— Directions —
Find the line containing "Sicherheitsdatenblätter", then print it and each following line through the end of the records, exactly and with nothing added; leave out any pictures.
(Beginning of Extracted information)
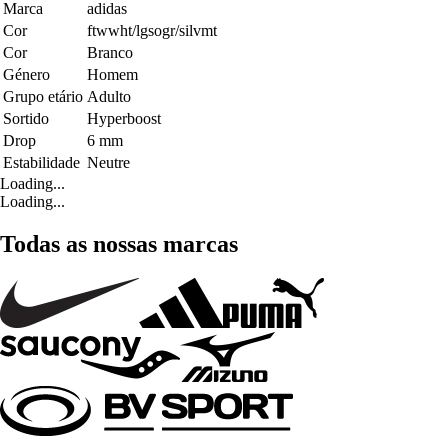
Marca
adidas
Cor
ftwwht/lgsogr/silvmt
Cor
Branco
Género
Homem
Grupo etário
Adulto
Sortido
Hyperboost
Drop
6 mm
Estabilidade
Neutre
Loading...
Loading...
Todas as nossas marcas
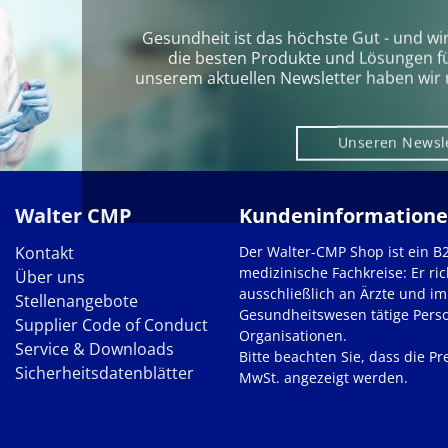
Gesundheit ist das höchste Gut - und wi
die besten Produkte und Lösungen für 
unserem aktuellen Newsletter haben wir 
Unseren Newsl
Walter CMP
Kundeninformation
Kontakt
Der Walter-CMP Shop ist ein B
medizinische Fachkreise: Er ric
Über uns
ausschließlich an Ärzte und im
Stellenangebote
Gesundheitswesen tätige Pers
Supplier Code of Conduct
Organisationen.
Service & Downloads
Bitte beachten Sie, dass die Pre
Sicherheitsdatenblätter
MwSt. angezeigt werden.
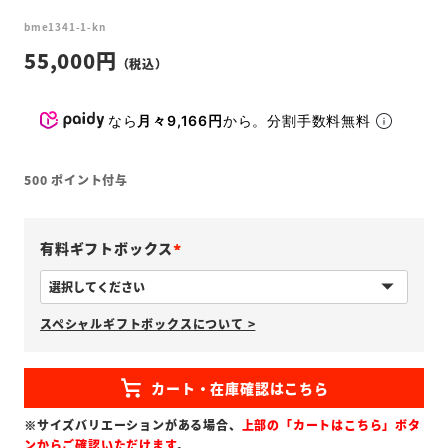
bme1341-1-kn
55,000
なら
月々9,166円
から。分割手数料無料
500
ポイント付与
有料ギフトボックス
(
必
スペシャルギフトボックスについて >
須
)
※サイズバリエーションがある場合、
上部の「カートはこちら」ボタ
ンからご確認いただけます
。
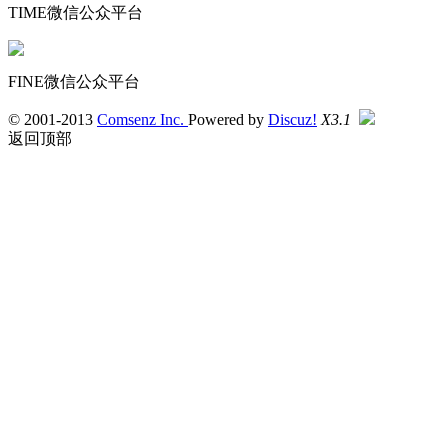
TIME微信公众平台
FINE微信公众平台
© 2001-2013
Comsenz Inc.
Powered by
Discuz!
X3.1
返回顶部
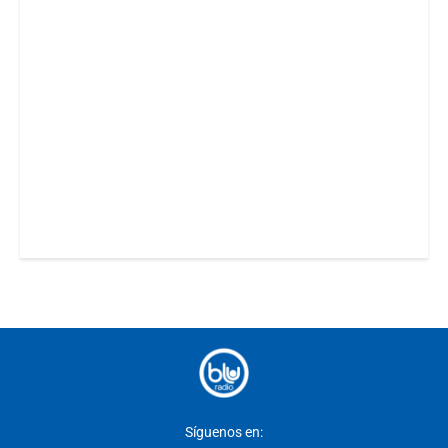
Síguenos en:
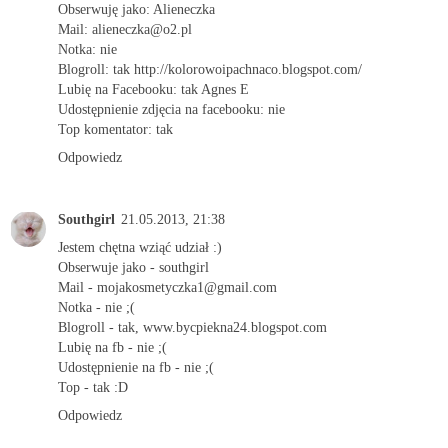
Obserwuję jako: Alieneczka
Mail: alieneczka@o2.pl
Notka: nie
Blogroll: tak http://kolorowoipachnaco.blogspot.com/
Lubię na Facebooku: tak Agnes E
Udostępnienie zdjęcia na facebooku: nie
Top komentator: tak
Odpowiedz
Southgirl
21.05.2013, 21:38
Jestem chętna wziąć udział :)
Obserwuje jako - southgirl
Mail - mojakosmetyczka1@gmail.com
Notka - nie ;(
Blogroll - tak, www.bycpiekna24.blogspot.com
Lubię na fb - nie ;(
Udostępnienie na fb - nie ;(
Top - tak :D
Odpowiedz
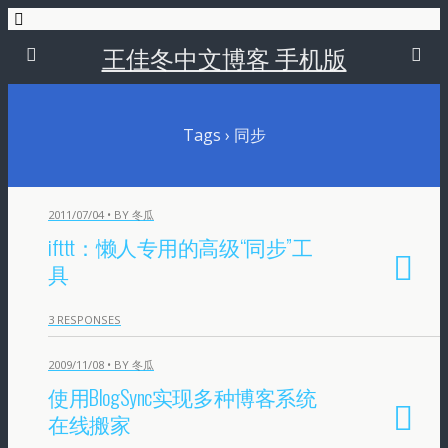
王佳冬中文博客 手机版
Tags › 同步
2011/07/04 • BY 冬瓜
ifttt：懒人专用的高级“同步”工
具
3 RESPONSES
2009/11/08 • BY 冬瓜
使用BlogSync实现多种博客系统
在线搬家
(End of Extracted information)
— Task output —
Sicherheitsdatenblätter
MwSt. angezeigt werden.
bme1341-1-kn
55,000
なら
月々9,166円
から。分割手数料無料
500
ポイント付与
有料ギフトボックス
(
必
スペシャルギフトボックスについて >
須
)
※サイズバリエーションがある場合、
上部の「カートはこちら」ボタ
ンからご確認いただけます
。
TIME微信公众平台
FINE微信公众平台
© 2001-2013
Comsenz Inc.
Powered by
Discuz!
X3.1
返回顶部
Síguenos en:
Obserwuję jako: Alieneczka
Mail: alieneczka@o2.pl
Notka: nie
Blogroll: tak http://kolorowoipachnaco.blogspot.com/
Lubię na Facebooku: tak Agnes E
Udostępnienie zdjęcia na facebooku: nie
Top komentator: tak
Odpowiedz
Southgirl
21.05.2013, 21:38
Jestem chętna wziąć udział :)
Obserwuje jako - southgirl
Mail - mojakosmetyczka1@gmail.com
Notka - nie ;(
Blogroll - tak, www.bycpiekna24.blogspot.com
Lubię na fb - nie ;(
Udostępnienie na fb - nie ;(
Top - tak :D
Odpowiedz
王佳冬中文博客 手机版
Tags › 同步
2011/07/04 • BY 冬瓜
ifttt：懒人专用的高级“同步”工
具
3 RESPONSES
2009/11/08 • BY 冬瓜
使用BlogSync实现多种博客系统
在线搬家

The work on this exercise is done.